Am 26. Mai 1909 hatte der Polytechnic-Marathon seine Premiere. Das Rennen fand im ersten Jahr auf der olympischen Marathonstrecke von 1908 statt. Der Brite Henry Barrett gewann in 2:42:31 Stunden und war damit deutlich schneller als der Olympiasieger John Hayes im Jahr zuvor. Die Strecke des Polytechnic-Marathons variierte in den folgenden Jahren ein paar Mal.
Auf der Strecke des Rennens lief am 3. Oktober 1926 die Britin Violet Percy in einem Sololauf 3:40:22 Stunden.
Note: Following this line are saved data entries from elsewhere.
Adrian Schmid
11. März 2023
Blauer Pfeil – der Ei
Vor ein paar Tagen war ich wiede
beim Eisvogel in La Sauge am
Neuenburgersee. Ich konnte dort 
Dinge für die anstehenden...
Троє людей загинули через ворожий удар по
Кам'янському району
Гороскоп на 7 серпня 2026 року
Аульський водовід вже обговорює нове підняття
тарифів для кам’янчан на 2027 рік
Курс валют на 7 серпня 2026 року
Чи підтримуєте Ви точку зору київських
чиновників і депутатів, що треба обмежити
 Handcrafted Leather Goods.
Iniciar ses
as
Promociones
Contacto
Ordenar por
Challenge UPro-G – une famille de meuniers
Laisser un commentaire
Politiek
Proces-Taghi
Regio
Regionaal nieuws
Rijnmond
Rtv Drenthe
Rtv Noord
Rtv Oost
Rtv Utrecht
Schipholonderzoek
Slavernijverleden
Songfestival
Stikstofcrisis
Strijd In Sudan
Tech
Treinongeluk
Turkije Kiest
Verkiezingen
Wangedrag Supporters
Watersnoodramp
Obwohl Frauen-Langstreckenläufe noch lange nicht zum Programm der olympischen Wettbewerbe zählten, ist es jene Zeit von Violet Percy, die die IAAF als erste Marathon-Weltbestzeit einer Frau listet.
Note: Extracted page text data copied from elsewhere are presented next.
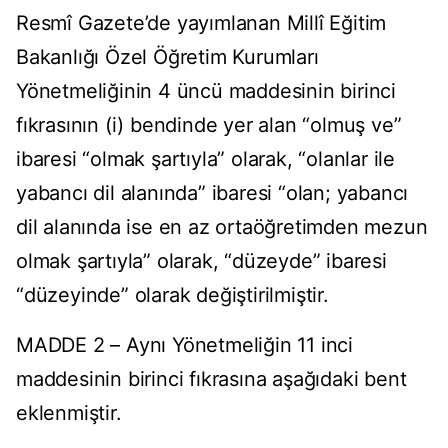
Resmî Gazete’de yayımlanan Millî Eğitim
Bakanlığı Özel Öğretim Kurumları
Yönetmeliğinin 4 üncü maddesinin birinci
fıkrasının (i) bendinde yer alan “olmuş ve”
ibaresi “olmak şartıyla” olarak, “olanlar ile
yabancı dil alanında” ibaresi “olan; yabancı
dil alanında ise en az ortaöğretimden mezun
olmak şartıyla” olarak, “düzeyde” ibaresi
“düzeyinde” olarak değiştirilmiştir.
MADDE 2 – Aynı Yönetmeliğin 11 inci
maddesinin birinci fıkrasına aşağıdaki bent
eklenmiştir.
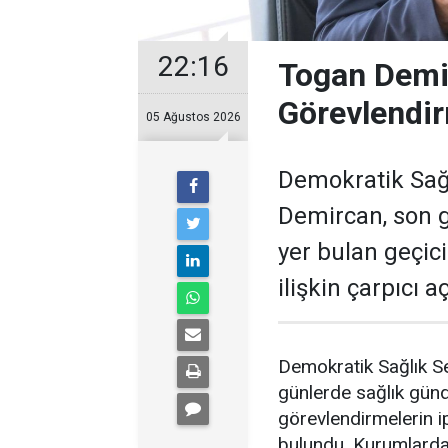
22:16
Togan Demir
Görevlendir
05 Ağustos 2026
Demokratik Sağ
Demircan, son 
yer bulan geçic
ilişkin çarpıcı 
Demokratik Sağlık S
günlerde sağlık gün
görevlendirmelerin ip
bulundu. Kurumlardak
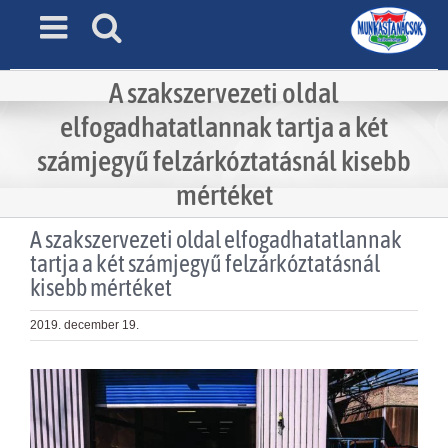
Skip
to
content
A szakszervezeti oldal
elfogadhatatlannak tartja a két
számjegyű felzárkóztatásnál kisebb
mértéket
A szakszervezeti oldal elfogadhatatlannak
tartja a két számjegyű felzárkóztatásnál
kisebb mértéket
2019. december 19.
View
Larger
Image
Ab 1938 befand sich das Ziel im neuen Stadion der Polytechnic Harriers in Chiswick, einem Bezirk im Westteil Londons. Es war dort, wo die Zuschauer zwischen 1952 und 1965 sechs Weltrekorde sahen. Dreimal in Folge stellte der Brite James Peters eine Bestmarke auf. 1953 blieb er dabei als erster Marathonläufer unter 2:20 Stunden (2:18:40). 1965 gewann der Japaner Morio Shigematsu mit 2:12:00. Das war die achte und letzte Weltbestzeit in der Geschichte des Polytechnic-Marathons – kein anderes Rennen hat bis heute mehr.
Verkehrsprobleme machten es ab etwa 1970 zunehmend schwerer für die Veranstalter des Polytechnic-Marathons. Zudem, so schreibt der letzte Race-Direktor Ian Ridpath in einem historischen Überblick zu der Veranstaltung, konnten sie später nicht konkurrieren mit den aufstrebenden City-Marathonrennen, die als Massenläufe konzipiert waren und zudem den Topathleten teilweise hohe Start- und Preisgelder boten. Die 78. Auflage des Polytechnic-Marathons war 1996 die letzte dieses außerordentlichen Rennens.
Längst hatte sich zu dieser Zeit der London-Marathon als einer der weltweit führenden Straßenläufe etabliert. Die Premiere fand am 29. März 1981 statt. Mehr als 20.000 Läufer wollten teilnehmen, 7.747 wurden zugelassen. Inzwischen ist der London-Marathon auf über 35.000 Starter und Finisher gewachsen. Über 170.000 Läufer bewarben sich um eine Startnummer für die vergangene Auflage im April. Ein Losverfahren entscheidet, wer teilnehmen darf.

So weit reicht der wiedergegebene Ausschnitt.